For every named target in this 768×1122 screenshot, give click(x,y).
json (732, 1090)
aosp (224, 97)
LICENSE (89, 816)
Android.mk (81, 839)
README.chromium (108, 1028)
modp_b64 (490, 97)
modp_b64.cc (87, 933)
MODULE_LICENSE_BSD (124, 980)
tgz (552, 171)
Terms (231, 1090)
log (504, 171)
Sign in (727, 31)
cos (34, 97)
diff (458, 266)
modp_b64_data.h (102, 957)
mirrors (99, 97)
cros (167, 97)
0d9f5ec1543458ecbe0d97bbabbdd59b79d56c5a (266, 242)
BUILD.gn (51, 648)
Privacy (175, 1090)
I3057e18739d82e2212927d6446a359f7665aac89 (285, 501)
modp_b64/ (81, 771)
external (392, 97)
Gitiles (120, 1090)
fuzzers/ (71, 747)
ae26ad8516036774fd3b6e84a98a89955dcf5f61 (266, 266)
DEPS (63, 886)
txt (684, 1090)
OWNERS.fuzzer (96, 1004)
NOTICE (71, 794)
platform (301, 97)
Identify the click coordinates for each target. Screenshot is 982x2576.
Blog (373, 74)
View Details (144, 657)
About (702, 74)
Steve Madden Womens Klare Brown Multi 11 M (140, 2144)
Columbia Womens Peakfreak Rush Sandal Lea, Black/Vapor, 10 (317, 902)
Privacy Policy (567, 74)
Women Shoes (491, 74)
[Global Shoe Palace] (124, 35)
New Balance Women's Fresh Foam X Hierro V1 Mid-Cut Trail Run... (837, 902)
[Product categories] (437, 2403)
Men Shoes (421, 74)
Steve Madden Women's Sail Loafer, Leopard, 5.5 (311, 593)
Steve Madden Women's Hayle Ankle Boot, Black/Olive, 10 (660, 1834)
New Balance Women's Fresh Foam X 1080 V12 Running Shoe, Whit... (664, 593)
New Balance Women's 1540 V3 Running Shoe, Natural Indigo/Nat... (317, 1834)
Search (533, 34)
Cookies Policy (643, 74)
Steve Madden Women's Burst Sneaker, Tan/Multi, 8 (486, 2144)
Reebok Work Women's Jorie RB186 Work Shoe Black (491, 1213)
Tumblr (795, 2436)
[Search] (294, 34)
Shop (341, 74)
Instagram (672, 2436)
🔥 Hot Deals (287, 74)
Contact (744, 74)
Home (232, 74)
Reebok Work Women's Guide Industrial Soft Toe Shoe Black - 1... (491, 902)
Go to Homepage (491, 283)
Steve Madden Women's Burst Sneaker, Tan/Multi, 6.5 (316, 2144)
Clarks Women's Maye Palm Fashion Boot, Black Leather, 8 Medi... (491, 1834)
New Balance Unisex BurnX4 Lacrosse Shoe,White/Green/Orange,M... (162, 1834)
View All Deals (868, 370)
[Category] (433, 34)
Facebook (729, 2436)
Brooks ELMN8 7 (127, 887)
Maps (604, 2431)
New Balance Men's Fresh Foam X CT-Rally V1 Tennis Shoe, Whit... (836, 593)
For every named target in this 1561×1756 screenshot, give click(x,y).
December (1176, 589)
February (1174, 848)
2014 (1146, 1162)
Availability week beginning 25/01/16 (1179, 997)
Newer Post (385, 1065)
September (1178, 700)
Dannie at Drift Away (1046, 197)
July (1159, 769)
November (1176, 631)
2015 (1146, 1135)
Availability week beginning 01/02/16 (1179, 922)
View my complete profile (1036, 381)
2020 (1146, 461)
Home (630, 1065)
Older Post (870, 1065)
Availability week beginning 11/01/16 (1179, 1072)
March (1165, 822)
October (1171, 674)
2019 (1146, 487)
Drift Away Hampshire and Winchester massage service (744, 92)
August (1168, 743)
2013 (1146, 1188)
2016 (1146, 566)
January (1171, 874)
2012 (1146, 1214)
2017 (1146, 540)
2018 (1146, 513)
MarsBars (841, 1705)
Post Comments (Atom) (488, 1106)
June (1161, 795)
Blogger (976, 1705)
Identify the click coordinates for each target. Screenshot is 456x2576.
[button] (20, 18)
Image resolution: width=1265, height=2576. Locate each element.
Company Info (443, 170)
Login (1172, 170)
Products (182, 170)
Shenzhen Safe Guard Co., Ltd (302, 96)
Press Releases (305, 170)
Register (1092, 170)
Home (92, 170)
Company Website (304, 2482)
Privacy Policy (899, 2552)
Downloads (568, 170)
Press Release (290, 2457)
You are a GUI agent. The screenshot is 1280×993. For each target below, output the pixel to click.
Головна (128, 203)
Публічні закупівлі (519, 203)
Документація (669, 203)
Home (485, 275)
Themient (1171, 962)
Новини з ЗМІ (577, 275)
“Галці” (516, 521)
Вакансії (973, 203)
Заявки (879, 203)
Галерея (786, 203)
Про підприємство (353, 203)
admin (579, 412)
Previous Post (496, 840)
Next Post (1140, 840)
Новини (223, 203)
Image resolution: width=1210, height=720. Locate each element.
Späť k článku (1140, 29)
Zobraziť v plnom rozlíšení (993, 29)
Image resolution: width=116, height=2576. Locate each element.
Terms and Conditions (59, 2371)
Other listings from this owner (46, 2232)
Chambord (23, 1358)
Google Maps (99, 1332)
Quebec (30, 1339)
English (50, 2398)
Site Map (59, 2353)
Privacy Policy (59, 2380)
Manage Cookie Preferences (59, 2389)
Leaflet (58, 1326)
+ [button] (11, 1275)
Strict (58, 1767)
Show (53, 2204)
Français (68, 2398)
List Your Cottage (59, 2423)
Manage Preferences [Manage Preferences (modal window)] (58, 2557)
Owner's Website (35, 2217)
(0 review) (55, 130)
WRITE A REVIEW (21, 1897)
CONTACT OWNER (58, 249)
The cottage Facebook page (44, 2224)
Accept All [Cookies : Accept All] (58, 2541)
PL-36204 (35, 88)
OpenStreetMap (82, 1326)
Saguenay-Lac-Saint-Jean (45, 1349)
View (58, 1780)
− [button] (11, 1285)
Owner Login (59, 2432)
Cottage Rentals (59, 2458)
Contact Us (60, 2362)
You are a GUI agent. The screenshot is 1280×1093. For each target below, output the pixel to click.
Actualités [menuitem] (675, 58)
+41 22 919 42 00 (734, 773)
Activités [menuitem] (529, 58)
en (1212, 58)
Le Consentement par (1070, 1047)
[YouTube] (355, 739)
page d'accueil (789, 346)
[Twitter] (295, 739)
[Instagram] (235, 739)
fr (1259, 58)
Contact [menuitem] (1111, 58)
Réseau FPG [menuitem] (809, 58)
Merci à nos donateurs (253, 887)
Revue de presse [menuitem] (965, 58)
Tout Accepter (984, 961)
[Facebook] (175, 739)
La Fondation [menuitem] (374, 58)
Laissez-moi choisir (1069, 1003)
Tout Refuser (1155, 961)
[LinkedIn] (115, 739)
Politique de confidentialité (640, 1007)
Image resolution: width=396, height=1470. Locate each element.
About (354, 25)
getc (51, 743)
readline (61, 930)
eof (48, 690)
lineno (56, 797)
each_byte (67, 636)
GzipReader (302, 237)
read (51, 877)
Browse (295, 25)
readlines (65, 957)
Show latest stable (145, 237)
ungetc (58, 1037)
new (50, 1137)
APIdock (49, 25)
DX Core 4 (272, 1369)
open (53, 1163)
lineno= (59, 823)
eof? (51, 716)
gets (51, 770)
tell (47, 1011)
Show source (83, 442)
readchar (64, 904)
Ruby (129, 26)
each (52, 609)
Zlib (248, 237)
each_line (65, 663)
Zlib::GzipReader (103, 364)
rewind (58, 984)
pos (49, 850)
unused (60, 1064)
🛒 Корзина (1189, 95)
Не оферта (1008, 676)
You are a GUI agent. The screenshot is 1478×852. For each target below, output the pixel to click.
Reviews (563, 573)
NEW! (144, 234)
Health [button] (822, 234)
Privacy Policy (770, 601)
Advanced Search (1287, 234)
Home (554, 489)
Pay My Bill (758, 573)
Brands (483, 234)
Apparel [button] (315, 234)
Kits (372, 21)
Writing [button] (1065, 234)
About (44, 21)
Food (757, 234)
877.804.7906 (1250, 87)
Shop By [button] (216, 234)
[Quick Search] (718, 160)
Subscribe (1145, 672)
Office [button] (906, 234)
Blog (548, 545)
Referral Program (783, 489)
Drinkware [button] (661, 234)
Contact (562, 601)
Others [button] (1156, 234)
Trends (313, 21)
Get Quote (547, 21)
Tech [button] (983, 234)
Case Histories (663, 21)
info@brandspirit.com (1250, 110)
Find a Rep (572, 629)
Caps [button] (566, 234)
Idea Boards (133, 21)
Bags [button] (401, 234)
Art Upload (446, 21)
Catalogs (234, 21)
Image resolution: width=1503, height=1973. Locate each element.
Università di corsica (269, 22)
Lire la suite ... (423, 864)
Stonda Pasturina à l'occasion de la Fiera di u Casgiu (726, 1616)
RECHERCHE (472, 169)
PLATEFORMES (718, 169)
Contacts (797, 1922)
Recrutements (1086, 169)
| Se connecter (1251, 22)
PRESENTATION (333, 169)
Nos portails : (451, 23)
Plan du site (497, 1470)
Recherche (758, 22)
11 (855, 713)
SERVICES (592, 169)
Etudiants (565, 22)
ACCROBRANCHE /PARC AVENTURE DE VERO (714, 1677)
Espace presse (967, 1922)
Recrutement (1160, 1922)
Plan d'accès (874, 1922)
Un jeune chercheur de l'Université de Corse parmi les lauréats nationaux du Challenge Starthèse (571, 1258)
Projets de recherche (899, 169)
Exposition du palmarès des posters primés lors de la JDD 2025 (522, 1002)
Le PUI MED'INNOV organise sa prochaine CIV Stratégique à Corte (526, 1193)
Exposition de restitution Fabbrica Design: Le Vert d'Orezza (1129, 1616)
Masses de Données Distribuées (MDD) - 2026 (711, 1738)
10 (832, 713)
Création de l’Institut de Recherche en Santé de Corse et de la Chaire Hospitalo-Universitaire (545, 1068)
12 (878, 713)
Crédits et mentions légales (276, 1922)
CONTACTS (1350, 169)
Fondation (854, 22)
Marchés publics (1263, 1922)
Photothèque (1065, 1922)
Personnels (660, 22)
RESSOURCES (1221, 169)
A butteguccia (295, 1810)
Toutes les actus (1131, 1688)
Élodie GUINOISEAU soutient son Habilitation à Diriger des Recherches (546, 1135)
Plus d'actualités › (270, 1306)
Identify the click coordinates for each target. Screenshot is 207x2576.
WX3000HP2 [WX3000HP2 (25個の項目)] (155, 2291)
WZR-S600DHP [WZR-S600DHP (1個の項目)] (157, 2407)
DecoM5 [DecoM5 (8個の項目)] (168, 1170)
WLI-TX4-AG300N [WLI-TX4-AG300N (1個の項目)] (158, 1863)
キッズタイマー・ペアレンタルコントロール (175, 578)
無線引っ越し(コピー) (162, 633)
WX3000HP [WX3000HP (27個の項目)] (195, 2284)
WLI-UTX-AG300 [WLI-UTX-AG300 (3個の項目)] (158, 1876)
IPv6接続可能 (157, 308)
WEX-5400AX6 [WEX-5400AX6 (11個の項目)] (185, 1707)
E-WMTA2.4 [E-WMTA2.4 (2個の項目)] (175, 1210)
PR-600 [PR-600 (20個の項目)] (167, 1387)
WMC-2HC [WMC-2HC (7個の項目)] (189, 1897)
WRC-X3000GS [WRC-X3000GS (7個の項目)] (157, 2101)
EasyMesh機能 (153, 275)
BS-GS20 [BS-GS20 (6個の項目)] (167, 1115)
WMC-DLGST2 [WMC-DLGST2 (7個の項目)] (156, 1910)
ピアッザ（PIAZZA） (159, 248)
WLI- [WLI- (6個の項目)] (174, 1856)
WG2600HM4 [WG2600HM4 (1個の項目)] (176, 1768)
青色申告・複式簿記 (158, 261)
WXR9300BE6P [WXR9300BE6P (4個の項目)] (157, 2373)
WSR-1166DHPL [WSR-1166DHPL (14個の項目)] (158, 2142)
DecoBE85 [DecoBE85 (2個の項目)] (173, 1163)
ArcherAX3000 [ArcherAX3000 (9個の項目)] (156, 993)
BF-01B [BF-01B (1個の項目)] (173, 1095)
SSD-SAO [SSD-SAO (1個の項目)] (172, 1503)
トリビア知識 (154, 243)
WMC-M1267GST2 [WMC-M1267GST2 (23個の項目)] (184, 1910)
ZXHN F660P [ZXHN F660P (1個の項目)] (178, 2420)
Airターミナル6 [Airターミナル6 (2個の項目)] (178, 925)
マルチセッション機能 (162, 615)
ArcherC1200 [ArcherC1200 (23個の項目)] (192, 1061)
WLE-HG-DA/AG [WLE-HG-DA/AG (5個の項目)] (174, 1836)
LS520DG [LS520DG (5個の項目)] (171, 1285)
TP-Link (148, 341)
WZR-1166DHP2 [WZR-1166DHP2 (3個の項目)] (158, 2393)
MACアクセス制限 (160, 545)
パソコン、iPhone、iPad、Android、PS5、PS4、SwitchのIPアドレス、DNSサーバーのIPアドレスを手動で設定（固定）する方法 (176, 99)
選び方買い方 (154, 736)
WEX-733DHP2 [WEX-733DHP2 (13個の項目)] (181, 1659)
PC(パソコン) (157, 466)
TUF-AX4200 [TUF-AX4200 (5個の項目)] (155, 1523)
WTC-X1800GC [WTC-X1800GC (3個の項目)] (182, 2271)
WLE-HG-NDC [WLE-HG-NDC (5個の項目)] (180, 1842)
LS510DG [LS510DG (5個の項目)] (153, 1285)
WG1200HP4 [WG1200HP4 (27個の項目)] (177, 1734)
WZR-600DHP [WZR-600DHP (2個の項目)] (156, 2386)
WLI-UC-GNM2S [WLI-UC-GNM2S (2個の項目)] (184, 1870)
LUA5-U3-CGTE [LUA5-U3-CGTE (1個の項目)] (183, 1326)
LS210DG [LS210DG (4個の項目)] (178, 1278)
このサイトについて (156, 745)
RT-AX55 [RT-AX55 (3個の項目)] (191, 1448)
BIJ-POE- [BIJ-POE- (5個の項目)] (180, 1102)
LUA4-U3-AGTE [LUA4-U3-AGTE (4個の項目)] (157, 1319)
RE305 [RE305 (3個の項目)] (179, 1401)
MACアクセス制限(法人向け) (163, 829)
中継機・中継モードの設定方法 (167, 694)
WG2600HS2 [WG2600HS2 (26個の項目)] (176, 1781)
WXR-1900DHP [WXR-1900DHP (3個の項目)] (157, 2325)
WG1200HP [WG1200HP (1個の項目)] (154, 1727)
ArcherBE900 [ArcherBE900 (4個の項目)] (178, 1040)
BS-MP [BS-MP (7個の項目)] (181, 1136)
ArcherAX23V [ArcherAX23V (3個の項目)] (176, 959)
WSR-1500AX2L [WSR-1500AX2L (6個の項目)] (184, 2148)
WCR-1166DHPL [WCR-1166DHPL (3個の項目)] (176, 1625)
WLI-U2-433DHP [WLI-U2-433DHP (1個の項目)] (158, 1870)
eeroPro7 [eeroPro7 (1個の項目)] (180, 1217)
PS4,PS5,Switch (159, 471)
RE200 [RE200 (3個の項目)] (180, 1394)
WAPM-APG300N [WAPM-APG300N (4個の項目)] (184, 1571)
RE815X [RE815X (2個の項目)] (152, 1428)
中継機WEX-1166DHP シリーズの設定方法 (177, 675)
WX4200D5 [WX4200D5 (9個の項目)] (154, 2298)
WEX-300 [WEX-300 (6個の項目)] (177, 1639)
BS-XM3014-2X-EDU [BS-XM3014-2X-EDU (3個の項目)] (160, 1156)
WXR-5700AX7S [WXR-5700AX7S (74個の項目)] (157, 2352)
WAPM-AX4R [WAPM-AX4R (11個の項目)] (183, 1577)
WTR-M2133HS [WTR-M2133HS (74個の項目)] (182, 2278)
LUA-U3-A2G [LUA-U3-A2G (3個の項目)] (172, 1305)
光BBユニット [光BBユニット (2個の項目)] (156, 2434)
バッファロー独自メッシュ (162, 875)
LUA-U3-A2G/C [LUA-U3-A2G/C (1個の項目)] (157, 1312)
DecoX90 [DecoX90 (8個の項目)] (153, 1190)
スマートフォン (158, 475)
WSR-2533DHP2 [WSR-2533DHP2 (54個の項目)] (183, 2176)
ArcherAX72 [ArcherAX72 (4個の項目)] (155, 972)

◇ ◇ ◇ ◇ ◇

Work instructions:
Lines from the one with "光BBユニット [光BBユニット (2個の項目)] (156, 2434)" through the last line of the listing above: return these exactly, and nothing else.

Answer to this problem:
光BBユニット [光BBユニット (2個の項目)] (156, 2434)
バッファロー独自メッシュ (162, 875)
LUA-U3-A2G/C [LUA-U3-A2G/C (1個の項目)] (157, 1312)
DecoX90 [DecoX90 (8個の項目)] (153, 1190)
スマートフォン (158, 475)
WSR-2533DHP2 [WSR-2533DHP2 (54個の項目)] (183, 2176)
ArcherAX72 [ArcherAX72 (4個の項目)] (155, 972)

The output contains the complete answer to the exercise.